ティショットのパフォーマンスを支える“エース”の存在
20代前半の若手プレーヤーの台頭が著しい女子ツアーにあって、プロ21年目を迎えた笠はベテランのポジションにいるといっていい。長いキャリアを積み重ねているだけに、クラブ選びも独特のこだわりが感じられる。
ドライバーは「顔が良くて打感もいい」と言う、キャロウェイの23年モデル「パラダイム ◇◇◇」(10.5度)に信頼を寄せている。ヘッド体積が450㏄と小ぶりで操作しやすく、低スピンで飛ばせるアスリート系のモデルだ。

とくに23年シーズンは契約外の選手も含めて多くのトッププレーヤーが使い、開幕戦から女子ツアーを席巻したドライバーでもある。そして、シャフトは「ツアーAD TP」(60・SR)を挿す。

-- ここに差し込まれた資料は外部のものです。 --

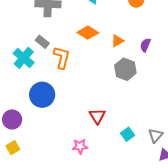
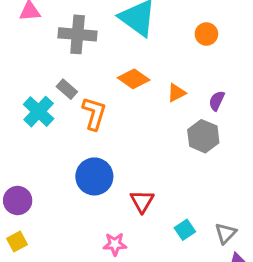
gray hexagon: (125, 69) -> (203, 136), moved
blue circle: (42, 95) -> (94, 176), moved

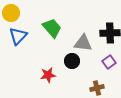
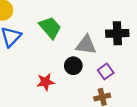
purple square: (109, 62) -> (106, 71), moved

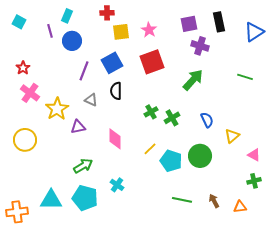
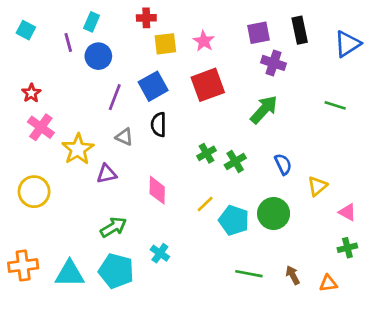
orange cross: (17, 212) -> (23, 266), moved

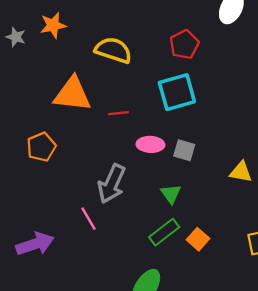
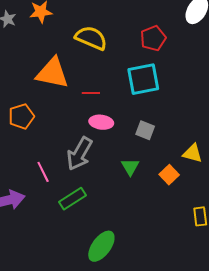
pink ellipse: (150, 144) -> (101, 122), moved
pink line: (89, 219) -> (43, 172), moved
green rectangle: (164, 232) -> (73, 199), moved
orange square: (198, 239) -> (169, 175), moved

なお、前回優勝時の5年前に使っていたドライバーもキャロウェイ(エピック フラッシュ サブゼロ)だったことを考えると、このメーカーとの相性の良さがうかがえる。
女子ツアーの「ドライビングディスタンス」(平均飛距離)を見ると、このスタッツが導入された2017年は246.39ヤード(11位)。そして、約10年を経た今シーズンはここまで、同部門で240.9ヤード(38位)と、飛ばし屋が増えたためランキングは下がっているものの、飛距離はあまり落ちていない。ちなみに、今大会のスタッツをチェックすると、ドライビングディスタンスの計測ホールの一つである4Hでは、大会を通して平均248.67ヤードをマークして13位だった。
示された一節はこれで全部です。